Supreme Court Ruling On Gay Marriage Will Forever Shape the Roberts Court's Legacy

Impact

The Defense of Marriage Act is overturned as unconstitutional, Proposition 8 is tossed out as lacking standing in court, and gay marriages can resume in the largest state in the Union. By neither legalizing nor banning same sex marriage nationwide, the Supreme Court under Chief Justice John Roberts has maintained itself as an ideologically divided institution not eager to rock the boat. 

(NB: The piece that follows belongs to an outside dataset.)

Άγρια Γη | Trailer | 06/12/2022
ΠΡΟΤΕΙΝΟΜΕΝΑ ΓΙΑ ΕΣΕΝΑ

Joining the court's four liberal justices, Justice Anthony Kennedy struck down DOMA as a violation of the Fifth Amendment and the principles of federalism that grant certain authorities to the federal government and others to the states. Joining the unusual coalition of Justices Antonin Scalia, Elena Kagan, Stephen Breyer, and Ruth Bader Ginsburg, Chief Justice John Roberts tossed out the case for California's gay marriage ban, Proposition 8, as lacking legal standing, thereby making gay marriage legal in California again.

In striking down DOMA, Justice Kennedy defended equal marriage rights for same sex marriages but tempered this defense with a support for state jurisdiction over the marriage question. While affirming that the federal government does not have the authority to discriminate against marriages regarded as lawful by the states, the ruling avoided applying a standard across the whole country. Justice Kennedy has long understood the Constitution to delineate powers between the federal and state governments, and in his legal view decided that marriage was a state issue and DOMA was contradictory to the Constitution.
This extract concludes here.